WTO Ministerial Section • Volume 5 • Number 37 • 30th October 2001
Draft Declaration On TRIPs And Health Highlights Divisions In The WTO
The WTO draft Declaration on intellectual property rights (IPRs) and health — released by WTO General Council Chair Stuart Harbinson on 27 October along with the draft Ministerial Declaration and the draft Decision on Implementation — underlines the gulf that remains between developed and developing country Members on this issue (draft available at http://www.ictsd.org/ministerial/doha/docs/IP27oct.pdf). Divisions are most pronounced on the scope of the Declaration, including its possible application to ‘public health’ or ‘access to medicines’. Being referred to by some as a public relations exercise, this Declaration is likely to become one of the key contentious issues at the rapidly approaching WTO Ministerial Conference in Qatar next week.
Options for the Declaration’s scope
While only a few brackets remain in the text of the draft Declaration (i.e. denoting unresolved issues), they clearly highlight the fundamental differences in the approach of developed and developing country Members to the relationship between IPRs and health, and the scope of the Declaration. In particular, brackets remain in the title of the draft text, referring to IPRs and "public health", as demanded by developing countries, or IPRs and "access to medicines", as favoured by developed country Members. Strong disagreement also prevails over para. 4 of the text, which presents two options: Option 1 reflects developing country demands that "nothing in the TRIPs Agreement shall prevent Members from taking measures to protect public health", while Option 2 presents the view put forward mainly by the US and Switzerland, affirming Members’ ability to use the provisions in the TRIPs Agreement that provide flexibility "to address public health crises such as HIV/AIDS and other pandemics", and emphasising the right "to secure affordable access to medicines".
Reactions
Developing countries insist that at least the notion of Option 1 must be reflected in the final Declaration for it to be meaningful. As one developing country representative pointed out, the current formulation in the first option already accommodates developed countries’ demands by "reiterating our commitment to the TRIPs Agreement", thereby providing the context in which Option 1 should be read. The delegate criticised Option 2 for simply stating what has always been the case and is widely known, and expressed concern that the text in Option 2 stating that "the Declaration does not add to or diminish the rights and obligations of Members Provided in the TRIPs Agreement" renders the Declaration largely worthless for use in dispute settlement cases.
Nevertheless, some developing countries believe that some aspects of the draft Declaration present a step forward in the debate. One delegate pointed in particular to Members’ rights under paras. 6, 7, and 9, which in themselves would represent significant gains even if developing countries did not succeed with their proposal for para. 4. Para. 6 states that Members have the right to determine the grounds for issuing compulsory licenses, i.e. allowing the use of a patent without the consent of the patent-holder under certain conditions; para. 7 asserts Members’ right to decide what constitutes a national emergency (during which Members can issue compulsory licenses without having to make efforts to obtain authorisation from the patent holder); and para. 9 leaves Members free to establish their own regimes for exhaustion of IPRs.
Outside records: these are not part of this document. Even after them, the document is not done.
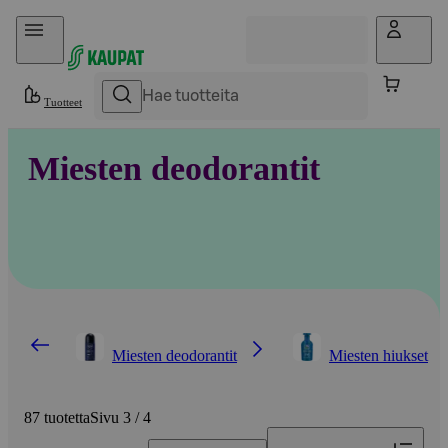
Hyppää sisältöön
Tuotteet
Miesten deodorantit
Miesten deodorantit
Miesten hiukset
87 tuotetta
Sivu 3 / 4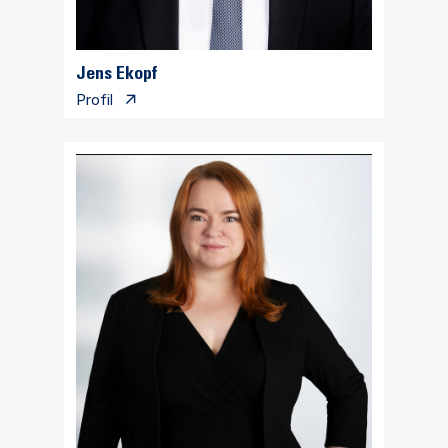
Jens Ekopf
Profil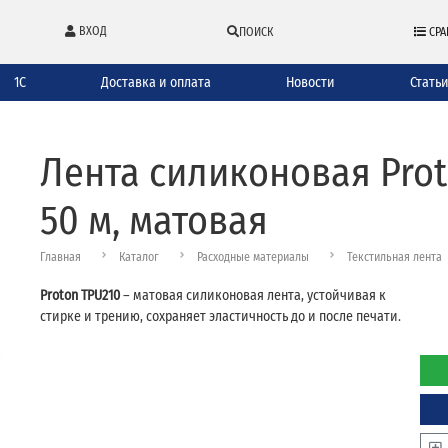
ВХОД
ПОИСК
СРА
1С
Доставка и оплата
Новости
Стать
Лента силиконовая Prot
50 м, матовая
Главная
Каталог
Расходные материалы
Текстильная лента
Proton TPU210
– матовая силиконовая лента, устойчивая к
стирке и трению, сохраняет эластичность до и после печати.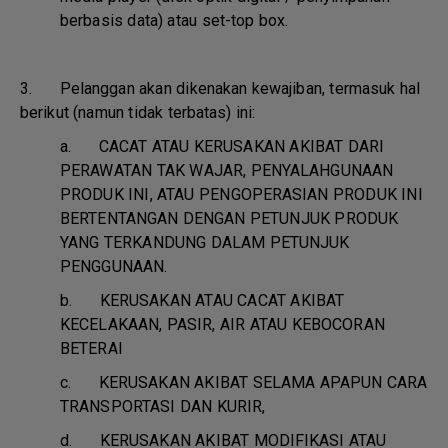
berbasis data) atau set-top box.
3. Pelanggan akan dikenakan kewajiban, termasuk hal
berikut (namun tidak terbatas) ini:
a.
CACAT ATAU KERUSAKAN AKIBAT DARI
PERAWATAN TAK WAJAR, PENYALAHGUNAAN
PRODUK INI, ATAU PENGOPERASIAN PRODUK INI
BERTENTANGAN DENGAN PETUNJUK PRODUK
YANG TERKANDUNG DALAM PETUNJUK
PENGGUNAAN.
b.
KERUSAKAN ATAU CACAT AKIBAT
KECELAKAAN, PASIR, AIR ATAU KEBOCORAN
BETERAI
c.
KERUSAKAN AKIBAT SELAMA APAPUN CARA
TRANSPORTASI DAN KURIR,
d.
KERUSAKAN AKIBAT MODIFIKASI ATAU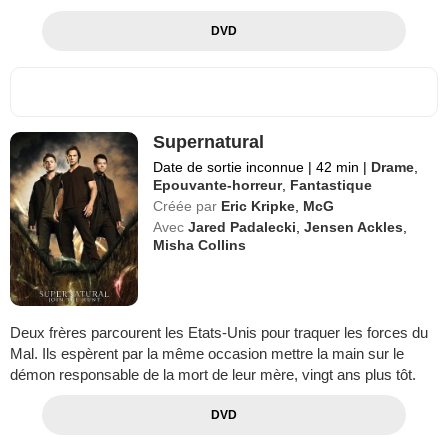
DVD
Supernatural
Date de sortie inconnue
|
42 min
|
Drame
,
Epouvante-horreur
,
Fantastique
Créée par
Eric Kripke
,
McG
Avec
Jared Padalecki
,
Jensen Ackles
,
Misha Collins
Deux frères parcourent les Etats-Unis pour traquer les forces du
Mal. Ils espèrent par la même occasion mettre la main sur le
démon responsable de la mort de leur mère, vingt ans plus tôt.
DVD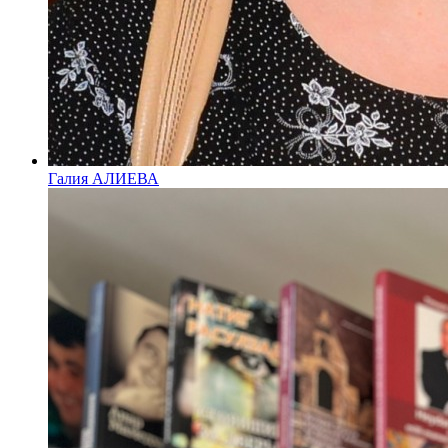
Галия АЛИЕВА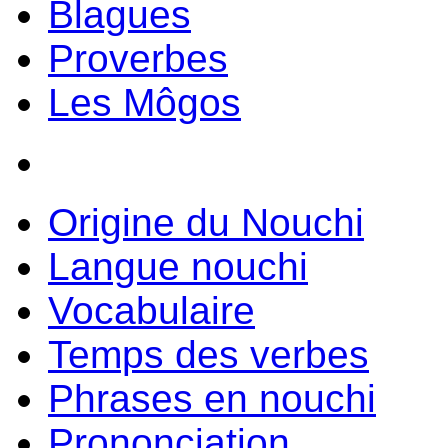
Blagues
Proverbes
Les Môgos
Origine du Nouchi
Langue nouchi
Vocabulaire
Temps des verbes
Phrases en nouchi
Prononciation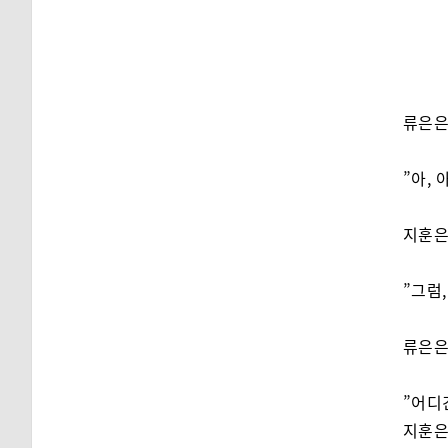
류은은
”아, 
지훈은
”그럼
류은은
”어디
지훈은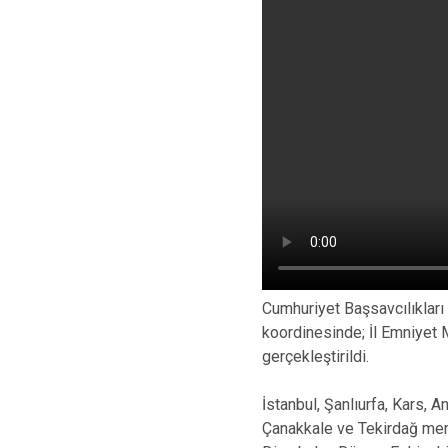
Cumhuriyet Başsavcılıkları
koordinesinde; İl Emniyet
gerçekleştirildi.
İstanbul, Şanlıurfa, Kars, A
Çanakkale ve Tekirdağ merk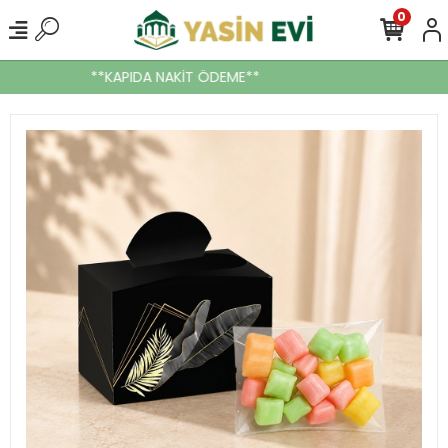
0
**KAPIDA NAKİT ÖDEME**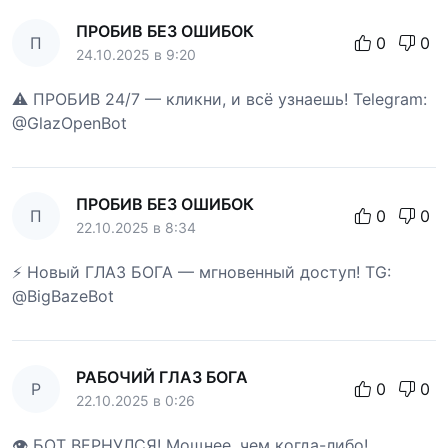
ПРОБИВ БЕЗ ОШИБОК
П
0
0
24.10.2025 в 9:20
⚠️ ПРОБИВ 24/7 — кликни, и всё узнаешь! Telegram:
@GlazOpenBot
ПРОБИВ БЕЗ ОШИБОК
П
0
0
22.10.2025 в 8:34
⚡ Новый ГЛАЗ БОГА — мгновенный доступ! TG:
@BigBazeBot
РАБОЧИЙ ГЛАЗ БОГА
Р
0
0
22.10.2025 в 0:26
👁 БОТ ВЕРНУЛСЯ! Мощнее, чем когда-либо!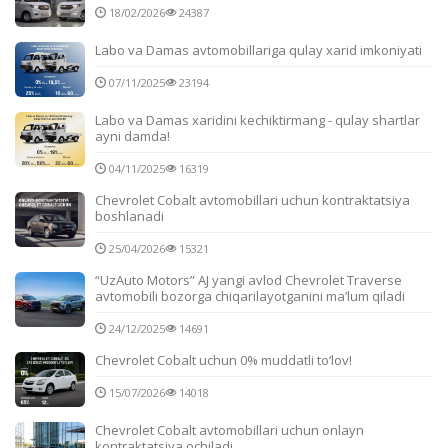
18/02/2026
24387
Labo va Damas avtomobillariga qulay xarid imkoniyati
07/11/2025
23194
Labo va Damas xaridini kechiktirmang - qulay shartlar
ayni damda!
04/11/2025
16319
Chevrolet Cobalt avtomobillari uchun kontraktatsiya
boshlanadi
25/04/2026
15321
“UzAuto Motors” AJ yangi avlod Chevrolet Traverse
avtomobili bozorga chiqarilayotganini ma’lum qiladi
24/12/2025
14691
Chevrolet Cobalt uchun 0% muddatli to‘lov!
15/07/2026
14018
Chevrolet Cobalt avtomobillari uchun onlayn
kontraktatsiya ochiladi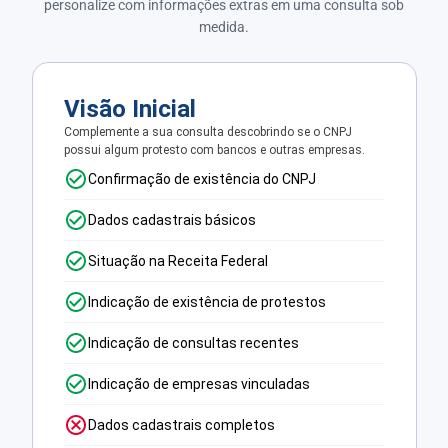
personalize com informações extras em uma consulta sob
medida.
Visão Inicial
Complemente a sua consulta descobrindo se o CNPJ
possui algum protesto com bancos e outras empresas.
Confirmação de existência do CNPJ
Dados cadastrais básicos
Situação na Receita Federal
Indicação de existência de protestos
Indicação de consultas recentes
Indicação de empresas vinculadas
Dados cadastrais completos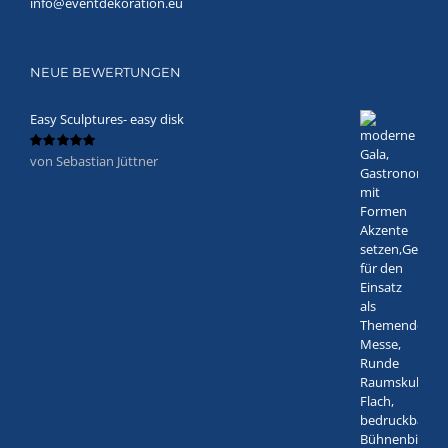
info@eventdekoration.eu
NEUE BEWERTUNGEN
Easy Sculptures- easy disk
von Sebastian Jüttner
Bewertet
mit
5
von 5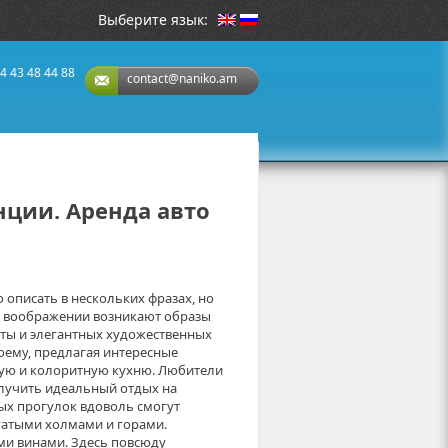
Выберите язык:
4 43 48 44 88
contact@naniko.am
ции. Аренда авто
 описать в нескольких фразах, но
в воображении возникают образы
ты и элегантных художественных
оему, предлагая интересные
ую и колоритную кухню. Любители
олучить идеальный отдых на
ых прогулок вдоволь смогут
огатыми холмами и горами.
ми винами. Здесь повсюду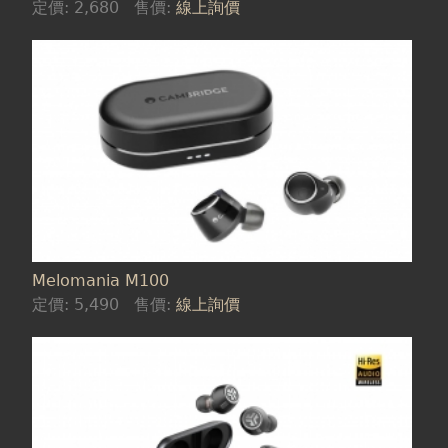
定價:
2,680
售價:
線上詢價
Melomania M100
定價:
5,490
售價:
線上詢價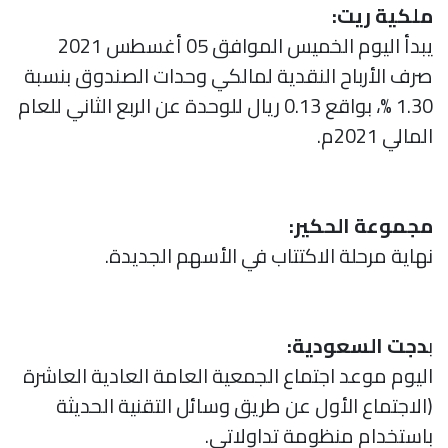
ملكية ريت:
يبدأ اليوم الخميس الموافق 05 أغسطس 2021
صرف الأرباح النقدية لمالكي وحدات الصندوق بنسبة
1.30 %، بواقع 0.13 ريال للوحدة عن الربع الثاني للعام
المالي 2021م.
مجموعة الحكير:
نهاية مرحلة الاكتتاب في الأسهم الجديدة.
ب
دجت السعودية:
اليوم موعد اجتماع الجمعية العامة العادية العاشرة
(الاجتماع الأول عن طريق وسائل التقنية الحديثة
باستخدام منظومة تداولاتي.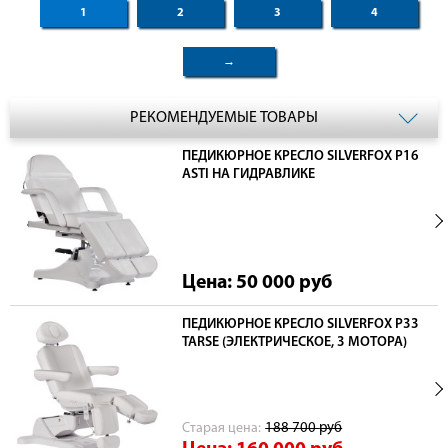
1
2
3
4
→
РЕКОМЕНДУЕМЫЕ ТОВАРЫ
ПЕДИКЮРНОЕ КРЕСЛО SILVERFOX Р16
ASTI НА ГИДРАВЛИКЕ
Цена: 50 000
руб
ПЕДИКЮРНОЕ КРЕСЛО SILVERFOX P33
TARSE (ЭЛЕКТРИЧЕСКОЕ, 3 МОТОРА)
Cтарая цена:
188 700
руб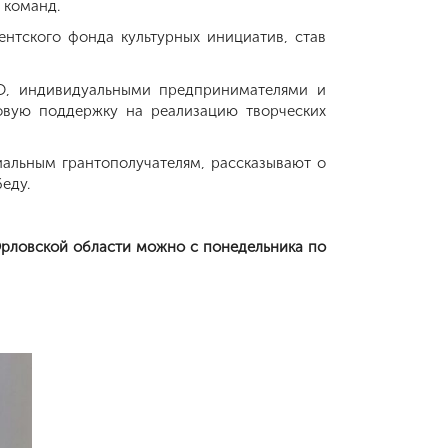
 команд.
нтского фонда культурных инициатив, став
КО, индивидуальными предпринимателями и
товую поддержку на реализацию творческих
альным грантополучателям, рассказывают о
еду.
Орловской области можно с понедельника по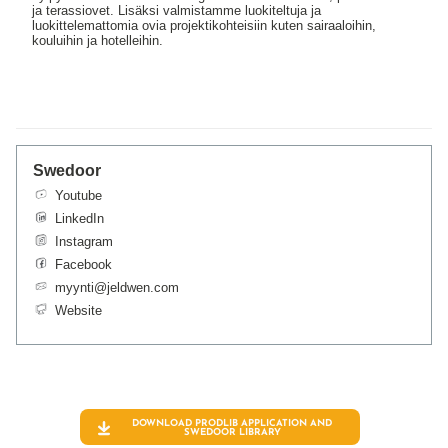
ja terassiovet. Lisäksi valmistamme luokiteltuja ja
luokittelemattomia ovia projektikohteisiin kuten sairaaloihin,
kouluihin ja hotelleihin.
Swedoor
Youtube
LinkedIn
Instagram
Facebook
myynti@jeldwen.com
Website
DOWNLOAD PRODLIB APPLICATION AND
SWEDOOR
LIBRARY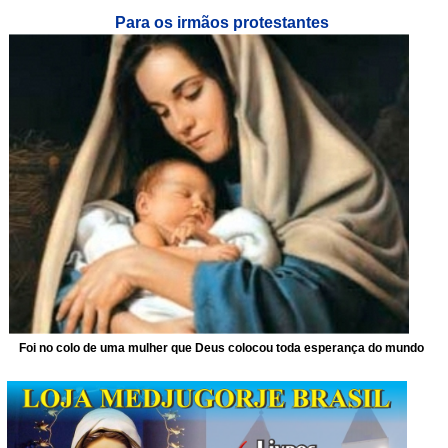
Para os irmãos protestantes
Foi no colo de uma mulher que Deus colocou toda esperança do mundo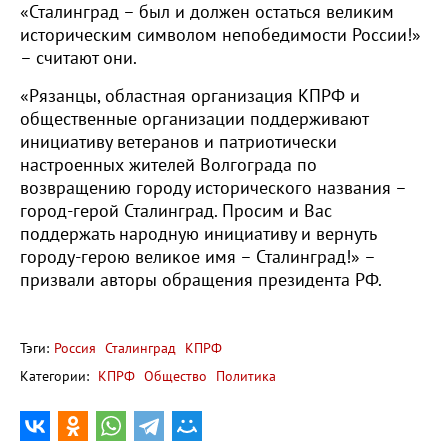
«Сталинград – был и должен остаться великим
историческим символом непобедимости России!»
– считают они.
«Рязанцы, областная организация КПРФ и
общественные организации поддерживают
инициативу ветеранов и патриотически
настроенных жителей Волгограда по
возвращению городу исторического названия –
город-герой Сталинград. Просим и Вас
поддержать народную инициативу и вернуть
городу-герою великое имя – Сталинград!» –
призвали авторы обращения президента РФ.
Тэги:
Россия
Сталинград
КПРФ
Категории:
КПРФ
Общество
Политика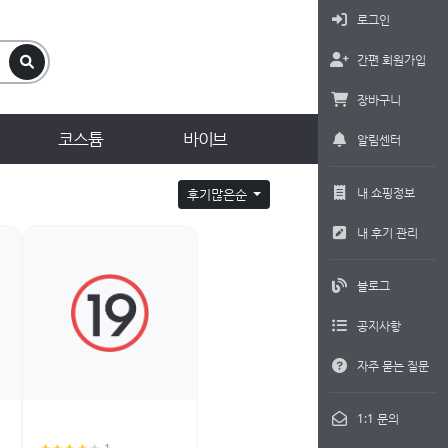
로그인
간편 회원가입
장바구니
코스튬
바이브
알림센터
내 쇼핑정보
후기많은순
내 후기 관리
블로그
공지사항
자주 묻는 질문
1:1 문의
Non-governmental organisations strongly criticised the draft Declaration, which they say is so watered down that it will be unacceptable for developing countries. "We had hoped that the issue of access to the patented anti-anthrax drug, Cipro, would make rich country governments more sensitive to the needs in developing countries", said Justin Forsyth, Oxfam GB Policy Director. "But the latest reports from the WTO in Geneva indicate that the US has not budged an inch."
Other outstanding issues
EU demands for a provision calling on countries to ensure that discounted medicines did not flow back into developed country markets (see BRIDGES Weekly, 23 October 2001) did not receive a mention in Harbinson’s proposed text. In contrast, the US proposal on an extension of transition periods for Least-Developed Countries and a moratorium on bringing disputes against Members from sub-Saharan Africa (see BRIDGES Weekly, referenced above) was included in the draft Declaration without brackets. One developing country delegate expressed surprise at its inclusion given that it was an informal proposal by just one country. However, as another developing country representative pointed out, the US proposal had effectively become meaningless in light of the flexibilities already affirmed in paragraphs 6,7 and 9.
Another key contentious issue, namely whether Members are allowed to issue compulsory licenses in order to import generic drugs, was left largely unresolved. While the draft Declaration recognises the difficulties of countries with insufficient manufacturing capacity to effectively use compulsory licensing, it simply instructs the TRIPs Council to find "expeditious solutions" to this problem and report back to the General Council before the end of 2002. This debate revolves around Art. 31(f) of the TRIPs Agreement, which states that the use of compulsory licenses should be "predominantly for the supply of the domestic market of the Member authorizing such use".
The draft will now be presented to the General Council on 31 October, but no further discussions are expected until the Ministerial.
"US and other rich countries block life-saving drug deal for poor countries," OXFAM NEWS RELEASE, 29 October 2001; ICTSD Internal Files.